Hollander- my 40(ish)  wife was saying nearly the same thing... also, reconsider carrying in the purse. We both (wife and I) know of purses stolen right off a shoulder!

My wife says (yes, I asked her), "Shoot a few revolvers, start with a 22, and move up to whatever you're comfortable. A .38 is a good gun, Comfort is a big factor, it does no good to have a tool you are not comfortable with..."

cheers.:smt1099
-John


----------



## ECHOONE (Dec 10, 2008)

Let her decide only she will now what fits her grip best and what she can shoot comfortably,believe me I learned!


----------



## DevilsJohnson (Oct 21, 2007)

If she fired a 38 and was OK with it I'd stay around there. Maybe a 9mm. and if I was to get an auto I'm make sure to get a steel frame to help with the recoil. 380 pistols are a little rough with the recoil and a little hard on the hands being that are usually really small weapons. The 9mm is usually got a little more weight and wont beat her up so bad. A Sig Sauer P229 in 9mm would be a good weapon recoil wise but being you said you wife is a smaller woman the slide might be an issue. That's why I said first that if she shot a 38 revolver OK that would be the best way to go in my opinion.:smt023


----------



## BigdogBro1 (Jan 4, 2009)

You might want to look into the Beretta PX4 Storm (not the sub-compact) in a 9mm. This gun has a rotary barrel system that is said to help reduce recoil. It is a polymer frame double stack mag with a decocker like Sig. It may be too large for you wife's hands with the double stack mag grip. Seems to get great reviews as well. You may want to reconsider purse carry.
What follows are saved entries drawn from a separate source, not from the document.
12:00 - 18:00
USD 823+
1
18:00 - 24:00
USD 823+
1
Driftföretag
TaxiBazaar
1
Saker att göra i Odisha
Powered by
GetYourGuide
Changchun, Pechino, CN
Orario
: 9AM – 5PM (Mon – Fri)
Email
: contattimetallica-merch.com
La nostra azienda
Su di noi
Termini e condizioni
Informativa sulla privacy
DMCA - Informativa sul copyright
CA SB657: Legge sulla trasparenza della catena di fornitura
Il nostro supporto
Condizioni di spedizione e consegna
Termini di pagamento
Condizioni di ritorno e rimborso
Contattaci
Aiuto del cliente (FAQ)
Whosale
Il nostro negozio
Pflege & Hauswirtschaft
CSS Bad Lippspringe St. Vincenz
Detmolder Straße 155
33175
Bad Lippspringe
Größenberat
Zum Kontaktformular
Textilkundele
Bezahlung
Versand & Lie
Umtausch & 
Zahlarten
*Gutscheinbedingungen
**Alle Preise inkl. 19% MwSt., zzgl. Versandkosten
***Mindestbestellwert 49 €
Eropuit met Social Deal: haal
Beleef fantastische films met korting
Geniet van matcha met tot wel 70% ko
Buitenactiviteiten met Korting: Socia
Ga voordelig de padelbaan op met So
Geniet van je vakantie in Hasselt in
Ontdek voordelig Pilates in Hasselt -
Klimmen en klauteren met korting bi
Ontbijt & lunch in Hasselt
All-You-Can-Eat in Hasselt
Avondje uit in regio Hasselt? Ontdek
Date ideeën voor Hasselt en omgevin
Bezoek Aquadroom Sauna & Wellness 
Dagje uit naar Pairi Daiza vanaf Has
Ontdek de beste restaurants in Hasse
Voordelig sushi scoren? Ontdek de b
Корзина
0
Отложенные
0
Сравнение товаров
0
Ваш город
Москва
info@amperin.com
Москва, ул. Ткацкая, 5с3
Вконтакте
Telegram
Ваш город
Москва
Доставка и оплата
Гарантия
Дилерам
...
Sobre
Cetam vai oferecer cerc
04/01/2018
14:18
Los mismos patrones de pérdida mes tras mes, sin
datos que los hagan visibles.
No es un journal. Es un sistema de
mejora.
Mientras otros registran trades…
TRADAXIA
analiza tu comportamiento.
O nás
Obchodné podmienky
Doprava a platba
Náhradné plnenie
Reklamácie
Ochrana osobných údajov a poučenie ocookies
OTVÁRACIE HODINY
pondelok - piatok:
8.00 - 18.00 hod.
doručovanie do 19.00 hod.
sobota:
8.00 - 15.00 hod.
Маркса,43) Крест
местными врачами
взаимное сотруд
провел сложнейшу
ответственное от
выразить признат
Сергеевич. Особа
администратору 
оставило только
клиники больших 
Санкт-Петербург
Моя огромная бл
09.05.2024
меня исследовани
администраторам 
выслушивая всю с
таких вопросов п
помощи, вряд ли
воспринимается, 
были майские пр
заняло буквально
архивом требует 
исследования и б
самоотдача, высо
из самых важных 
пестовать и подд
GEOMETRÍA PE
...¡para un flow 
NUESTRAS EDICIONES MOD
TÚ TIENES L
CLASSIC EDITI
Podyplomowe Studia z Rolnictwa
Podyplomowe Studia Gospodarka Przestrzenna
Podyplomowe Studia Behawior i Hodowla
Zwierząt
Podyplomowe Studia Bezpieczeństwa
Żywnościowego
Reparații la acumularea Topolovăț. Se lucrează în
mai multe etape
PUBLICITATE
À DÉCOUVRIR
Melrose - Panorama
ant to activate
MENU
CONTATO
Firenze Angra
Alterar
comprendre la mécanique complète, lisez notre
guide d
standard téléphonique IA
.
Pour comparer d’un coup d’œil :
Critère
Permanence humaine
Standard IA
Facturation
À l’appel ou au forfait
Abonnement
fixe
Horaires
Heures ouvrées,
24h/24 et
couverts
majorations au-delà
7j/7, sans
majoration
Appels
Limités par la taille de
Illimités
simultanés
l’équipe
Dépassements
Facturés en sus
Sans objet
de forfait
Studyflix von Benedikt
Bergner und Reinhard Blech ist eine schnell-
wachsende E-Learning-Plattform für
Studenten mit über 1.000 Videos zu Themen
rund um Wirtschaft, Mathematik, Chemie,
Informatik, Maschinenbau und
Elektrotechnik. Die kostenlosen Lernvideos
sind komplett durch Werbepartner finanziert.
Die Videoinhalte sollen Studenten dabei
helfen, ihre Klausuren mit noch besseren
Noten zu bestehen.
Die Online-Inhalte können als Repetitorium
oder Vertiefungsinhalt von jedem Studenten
I would think a revolver would be a better choice over a pistol for her due to strength needed to rack the slide.


----------



## rccola712 (Aug 26, 2008)

drummin man 627 said:


> If she really wants a .380, look around and see if you can find a Beretta model 86. It has a tip-up barrel for loading / unloading. This will eliminate the need to rack the slide. It is a discontinued model and may be difficult to find.


how is this model loaded? i see it has 8 rounds capacity. does it it have a mag that is loaded into the gun, and then an additional round loaded into the chamber?


----------



## PhilR. (Apr 25, 2007)

rccola712 said:


> how is this model loaded? i see it has 8 rounds capacity. does it it have a mag that is loaded into the gun, and then an additional round loaded into the chamber?


Yes, which is pretty much how all semi-auto's are loaded. The difference is the procedure to put a round in the chamber. Instead of racking the slide, you just flip a lever and the back of the barrel pops up. Drop a cartridge in the chamber, and push the back end of the barrel back down into the locked (firing) position. No need to rack a slide - not even to unload...


----------



## tekhead1219 (May 16, 2008)

Read the information in the following link...written by a woman for a woman. Helps with handgun selection and lots of other stuff.

http://www.corneredcat.com/TOC.aspx


----------



## Bisley (Aug 24, 2008)

I'm inclined to think that you are on the right track with the .38 special. In fact, I would choose one of the heavier ones, like the Ruger SP-101, to lessen the recoil. She can easily overcome a few extra ounces if she is carrying in her purse, and less recoil means she might be more willing to practice. Also, I would recommend CT laser grips, and a lot of dry-fire practice with them, and a lot of live-fire practice without them.


----------



## clanger (Jan 27, 2009)

gnet158 said:


> Look at a 6 shooter like a .38 or similar. The last thing you want is for her to struggle with the slide on a semi auto.
> 
> My .02


Bingo.

Getta +21oz. 5 shot 'roller' in .38 spl., load it with buck-n-ball home defense loads. 
Point and pull, no manipulation, wheel goes 'round, gun goes bang. 
No recoil, lotta sting.

Shine the micro-compact slider. Those things are really, really snappy. 
Getta roller.


----------



## nailer (Apr 26, 2009)

I agree with most replies. A small revolver eliminates the rack which is a problem with most women. My p3at is harder to rack than my 9mm. S&W have many to choose from in 38s. I also agree with the purse thing. Snatching purses has become a big concern in my area. There are even ladies' models around.


----------



## DevilsJohnson (Oct 21, 2007)

Those airweight Smiths are pretty nice little pistols. I got a chance to fire a couple different ones a while back and I was surprised in how they performed. 

Well worth looking into.


----------